Hundreds of NRL officials, players and their families will be ­allowed to move to Queensland while people trying to see dying loved ones are caught up in exemption processes with no appeal.

Queensland Premier Annastacia Palaszczuk. Picture: Brad Fleet
Queensland Premier Annastacia Palaszczuk. Picture: Brad Fleet

Hundreds of NRL officials, players and their families will be ­allowed to move to Queensland while people trying to see dying loved ones are caught up in exemption processes with no ­avenue to appeal.

Twelve NRL teams will relocate to southeast Queensland on Wednesday for at least a month as the Covid-19 situation in NSW deteriorates. Nine Sydney clubs as well as Newcastle, Canberra and the Warriors will have exclusive access to three hotels in Brisbane, the Gold Coast and Sunshine Coast.
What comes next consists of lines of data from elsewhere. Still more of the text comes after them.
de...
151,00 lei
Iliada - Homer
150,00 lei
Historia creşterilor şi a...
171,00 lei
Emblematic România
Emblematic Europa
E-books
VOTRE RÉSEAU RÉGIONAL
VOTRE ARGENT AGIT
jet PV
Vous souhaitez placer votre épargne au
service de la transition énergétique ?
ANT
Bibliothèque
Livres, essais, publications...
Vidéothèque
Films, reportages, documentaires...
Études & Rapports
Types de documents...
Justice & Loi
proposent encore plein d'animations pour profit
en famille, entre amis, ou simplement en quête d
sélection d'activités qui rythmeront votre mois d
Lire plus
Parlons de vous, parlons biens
Players will be allowed to leave their initial 14-day quarantine for training and games. The NRL will pay for immediate family members, including those from NSW hotspots, to join players for coming rounds.

“It is very hard on families with the NRL players,” Queensland Premier Annastacia Palas­zczuk said.
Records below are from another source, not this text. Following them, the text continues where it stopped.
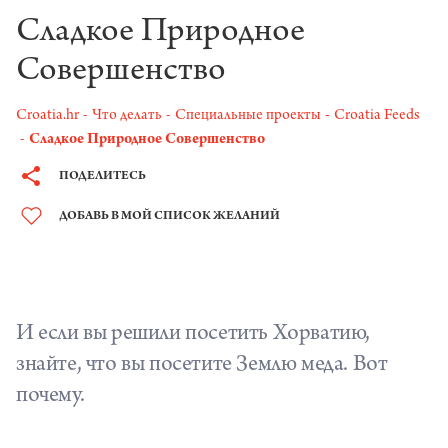
Сладкое Природное
Совершенство
Croatia.hr
Что делать
Специальные проекты
Croatia Feeds
Сладкое Природное Совершенство
ПОДЕЛИТЕСЬ
ДОБАВЬ В МОЙ СПИСОК ЖЕЛАНИЙ
И если вы решили посетить Хорватию,
знайте, что вы посетите Землю меда. Вот
почему.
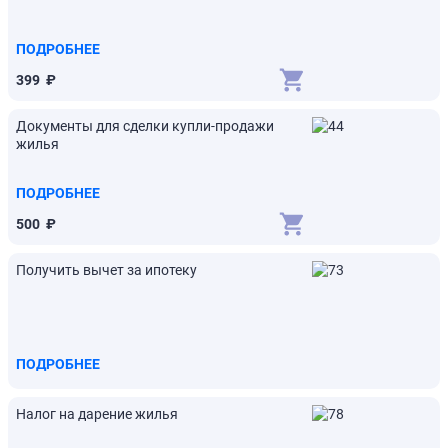
ПОДРОБНЕЕ
399
₽
Документы для сделки купли-продажи
жилья
ПОДРОБНЕЕ
500
₽
Получить вычет за ипотеку
ПОДРОБНЕЕ
Налог на дарение жилья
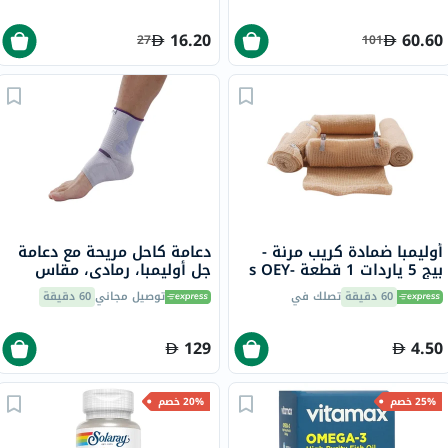
16.20
60.60
27
101
أوليمبا ضمادة كريب مرنة -
دعامة كاحل مريحة مع دعامة
بيج 5 ياردات 1 قطعة s OEY-
جل أوليمبا، رمادي، مقاس
111-4
صغير، OFS-911
60 دقيقة
تصلك في
توصيل مجاني
60 دقيقة
129
4.50
25% خصم
20% خصم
“I don’t think all of them will bring their families either, I just think it is very difficult … but if you have a family home set up elsewhere, you are not going to rush and pack and move.”

Travel from Greater Sydney was banned last month for people without an exemption, and Queensland has held off re­instating a hard border with NSW.

Queensland recorded its fourth consecutive day with zero local cases on Monday and mandatory mask wearing, density restrictions, the dance ban and lockdown of hospitals and aged-care homes is due to end at 6am on Friday.

LNP health spokeswoman Ros Bates said there needed to be a better explanation as to why exemptions were granted for sport stars and not for relatives trying to see dying loved ones. “If Queenslanders aren’t understanding the logic behind decisions being made, it is because we are seeing communication and compassion failing in this state,” she said.

Ms Palaszczuk last week defended Queensland’s border exemption unit, saying staff were “trying their best” after a series of controversial decisions.

“These are very tragic situations … there‘s hundreds of exemptions that people are applying for, and we’re trying to process them as quickly as possible,“ she said. “They’re trying their best; they’re humans; they’re trying their very best.”

Anthony McCormick, a Cairns man living in Canada, was unable to make it back to Queensland in time to see his mother before she died last week.

He was granted an exemption to leave NSW quarantine but denied entry by Queensland Health because he had not yet returned a negative Covid swab.

“It is supposed to be a compassionate policy. I think these policies are very confusing about what compassion means,” Mr McCormick said.

He said NSW was “amazing” and proactive but “Queensland Health … were silent … I didn‘t receive a single phone call”.

Queensland Human Rights Commissioner Scott McDougall said more safeguards were needed around the extraordinary powers yielded by the state’s chief health officer to force people to isolate and deny entry.

“As the emergency powers keep being extended, it appears that less restrictive measures, or the introduction of more safeguards introduced … aren’t being considered,” he said.

Chief health officer Jeannette Young said the NRL travel ­bubble was “absolutely no risk to the Queensland population” if players did not break rules.